NEW YORK and SEAL BEACH, CA – August 22, 2011 – Identity Finder, LLC (www.identityfinder.com), a global leader in identity theft prevention and data loss protection (DLP), discovered that a website exposed documents containing hundreds of individuals’ health information and database files containing approximately 300,000 names and social security numbers of California residents who applied for workers' compensation benefits.  Identity Finder notified the website’s owners, Southern California Medical-Legal Consultants, Inc. (SCMLC), of the breach on May 11, 2011 and SCMLC restricted access to all files within minutes of notification.

"Identity Finder is in a race against identity thieves," said Todd Feinman, CEO of Identity Finder. "If we don’t help companies discover exposed data, thieves will find them first and harvest social security numbers for illicit use or trade the knowledge of their existence so others can steal them."

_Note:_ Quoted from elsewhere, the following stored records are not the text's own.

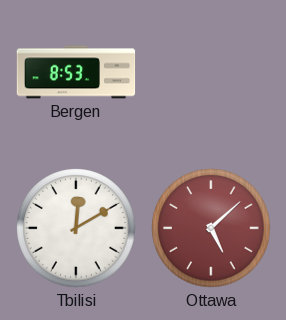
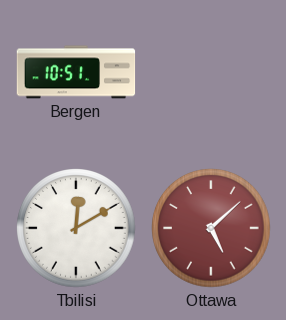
Bergen: 8:53 -> 10:51
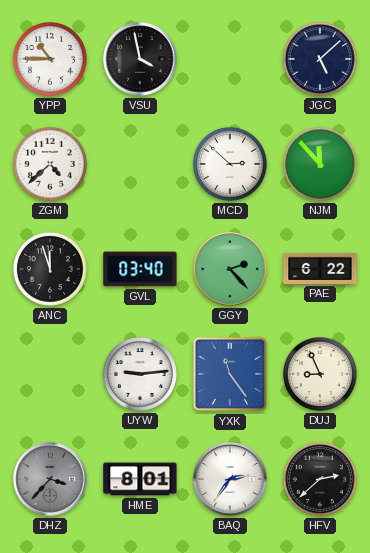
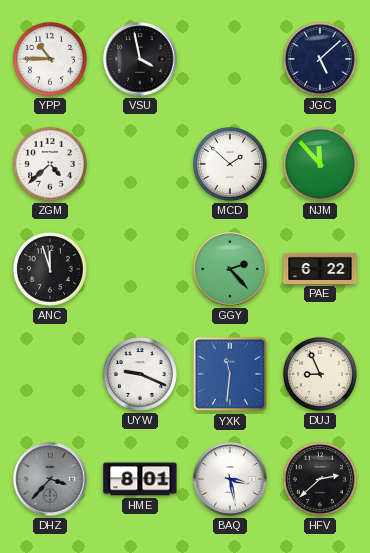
MCD: 2:52 -> 1:52
GVL: 03:40 -> none
UYW: 9:14 -> 9:19
YXK: 11:24 -> 11:31
BAQ: 2:36 -> 3:28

The risk to victims’ is far lower than it could have been thanks to Identity Finder’s discovery and SCMLC’s remediation.  Recent trends show that when unethical hacking groups find personal information, they are now more commonly posting that information to the internet for everyone to see and potentially download for identity fraud.

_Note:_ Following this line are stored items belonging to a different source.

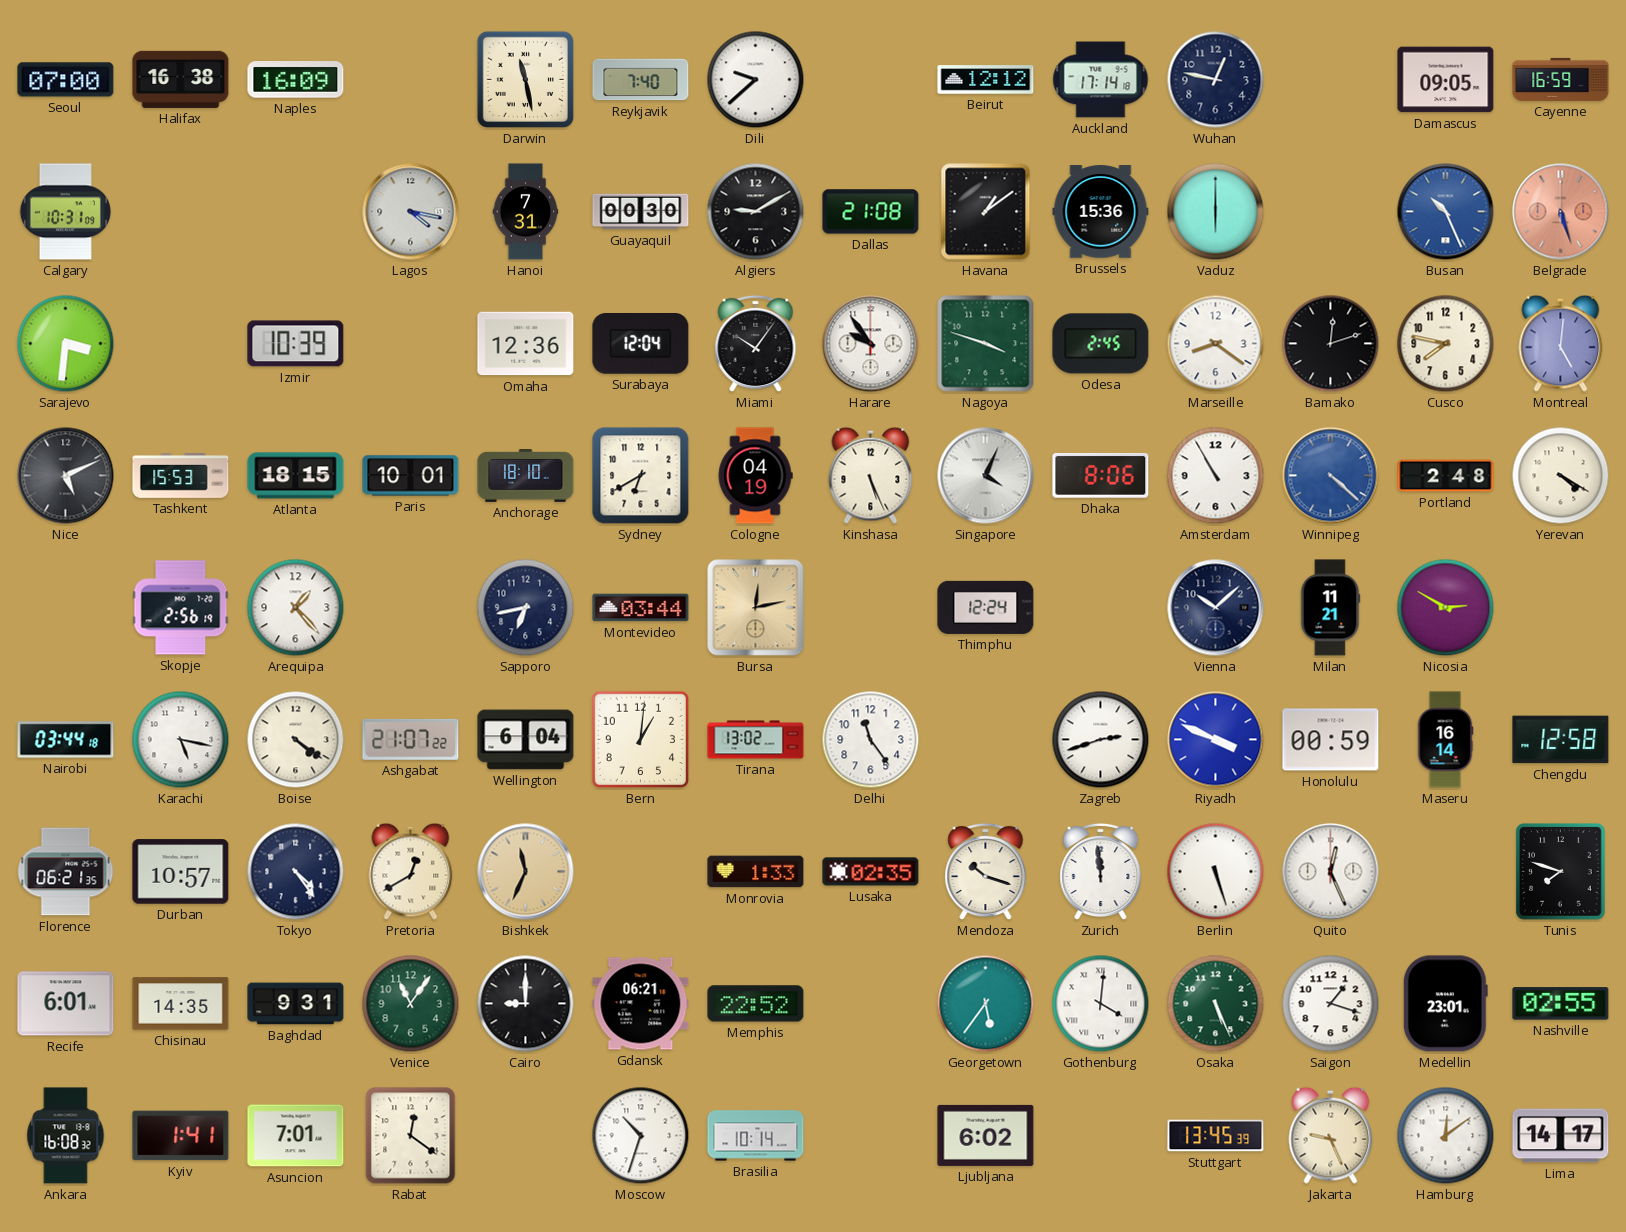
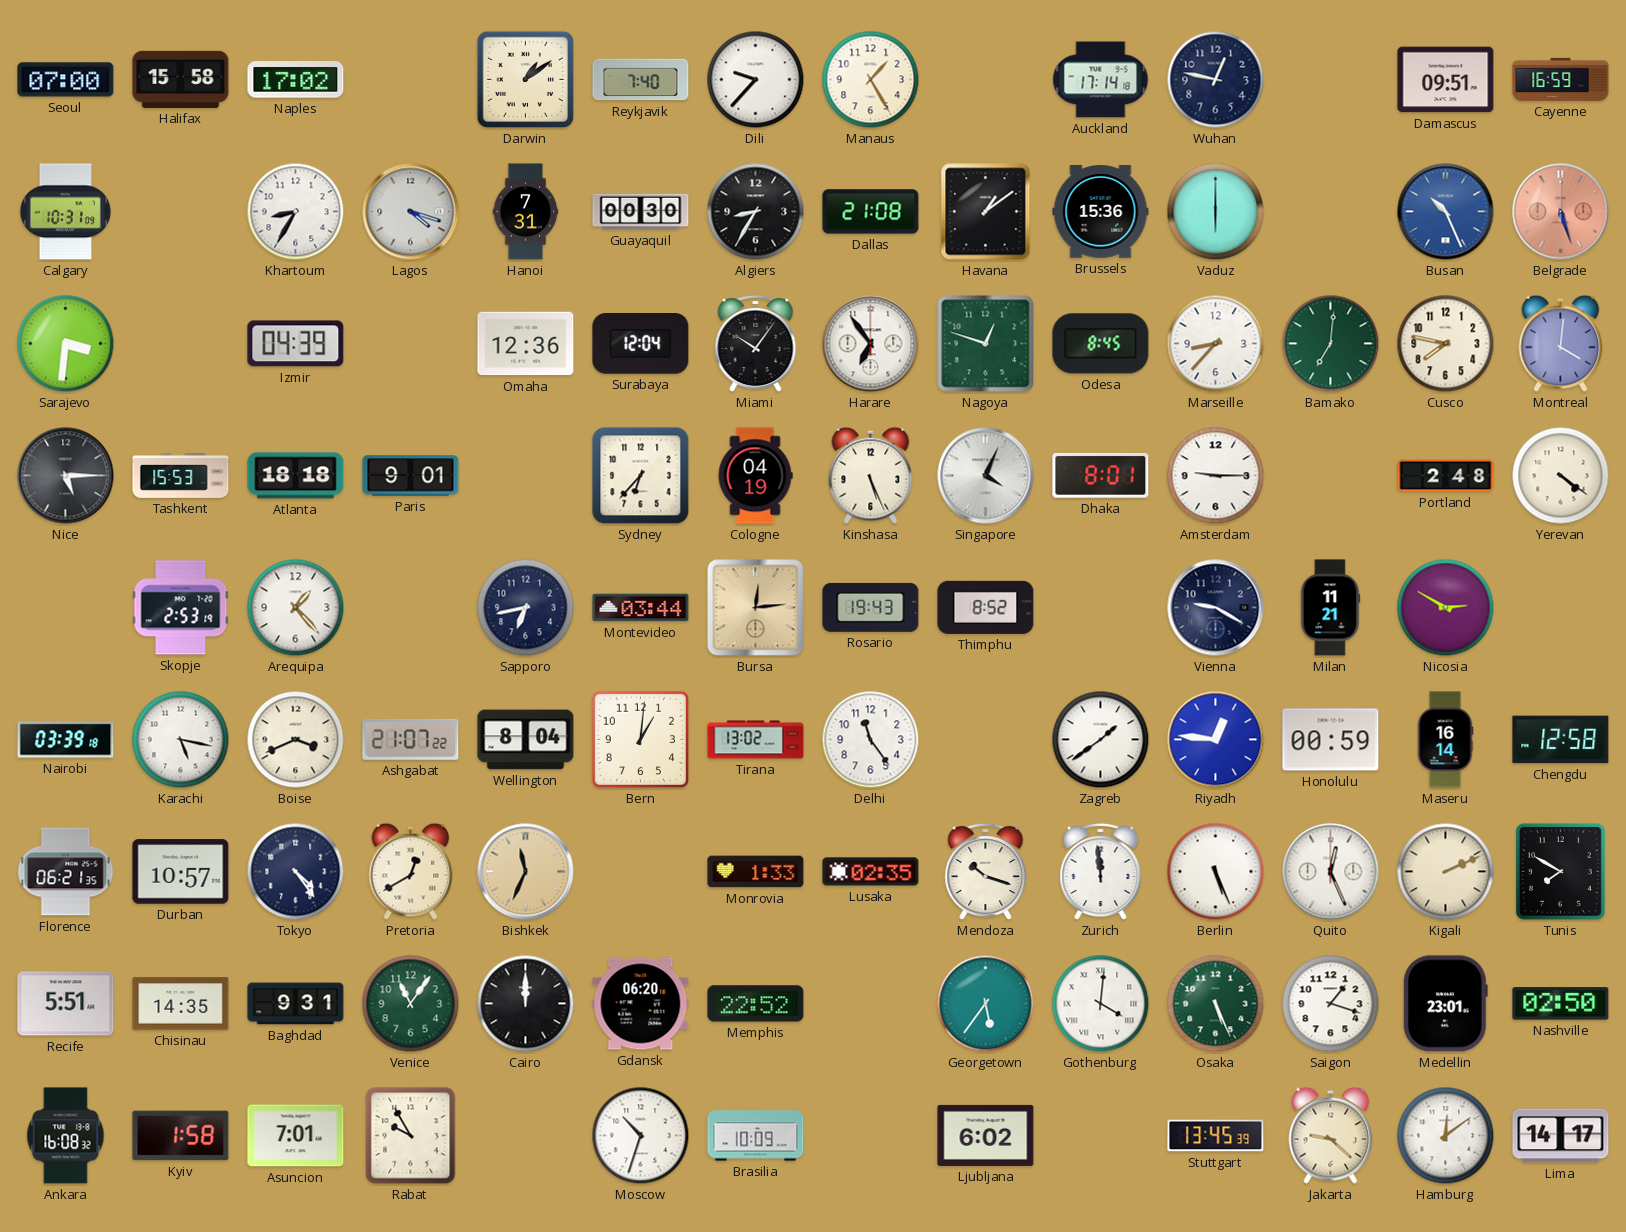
Halifax: 16:38 -> 15:58
Naples: 16:09 -> 17:02
Darwin: 11:28 -> 1:09
Dili: 9:38 -> 9:37
Manaus: none -> 1:25
Beirut: 12:12 -> none
Damascus: 09:05 -> 09:51
Khartoum: none -> 8:35
Lagos: 4:17 -> 4:18
Algiers: 9:10 -> 8:35
Izmir: 10:39 -> 04:39
Harare: 9:54 -> 6:54
Nagoya: 3:48 -> 12:48
Odesa: 2:45 -> 8:45
Marseille: 8:21 -> 8:37
Bamako: 12:12 -> 7:01
Bamako dial: black -> green
Montreal: 5:01 -> 4:01
Nice: 5:11 -> 5:15
Atlanta: 18:15 -> 18:18
Paris: 10:01 -> 9:01
Anchorage: 18:10 -> none
Sydney: 6:40 -> 6:37
Dhaka: 8:06 -> 8:01
Amsterdam: 10:55 -> 9:15
Winnipeg: 4:22 -> none
Yerevan: 4:20 -> 4:21
Skopje: 2:56 -> 2:53
Bursa: 12:13 -> 12:14
Rosario: none -> 19:43
Thimphu: 12:24 -> 8:52
Vienna: 10:08 -> 9:20
Nairobi: 03:44 -> 03:39
Boise: 4:21 -> 3:41
Wellington: 6:04 -> 8:04
Zagreb: 2:42 -> 1:39
Riyadh: 3:49 -> 12:46
Berlin: 5:27 -> 5:26
Kigali: none -> 2:11
Tunis: 7:48 -> 7:50
Recife: 6:01 -> 5:51
Cairo: 9:00 -> 12:00
Gdansk: 06:21 -> 06:20
Nashville: 02:55 -> 02:50
Kyiv: 1:41 -> 1:58
Rabat: 12:21 -> 9:55
Brasilia: 10:14 -> 10:09
Jakarta: 9:26 -> 9:22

Security researchers at Identity Finder discovered several gigabytes of .dbf, .xls, .cdx, and .pdf files containing confidential information by using the Identity Finder DLP enterprise software and manually searching internet search engines for common keywords. The files were neither encrypted nor password-protected and some were cached by at least one major search engine.  Identity Finder subsequently worked with Google to clear search engine caches and provided SCMLC with a comprehensive report generated by Identity Finder DLP software. SCMLC launched its own internal investigation and issued a press release.

Identity Finder analyzed the data using their sensitive data discovery software that automatically finds health records, social security numbers, and other types of confidential information.  It found that the data contained patients’ confidential health records and other personal details.  The largest cache of personally identifiable information included approximately 300,000 Social Security Numbers belonging to workers’ compensation benefits applicants.  A detailed analysis of the data was provided to SCMLC in the Identity Finder DLP Report and a summary of statistics is below:3,875 uncompressed files contained personally identifiable information
  • 311,778 unique Social Security Numbers
  • 33,146 non-unique Dates of Birth
  • 76,848 non-unique Phone Numbers
  • 39,669 non-unique Postal Addresses
"Businesses that store any sensitive information should be using DLP software to find and protect data-at-rest," said Feinman.  "By combining business processes with technology such as Identity Finder, companies can prevent or minimize data breaches."

About Identity Finder
The company’s technology provides users the ability to prevent identity theft and data leakage by searching and securing sensitive data that could be used to commit identity fraud. They have quickly grown to become a leader in identity protection and Data Loss Prevention (DLP) by helping millions of consumers, small businesses, and enterprises across the world.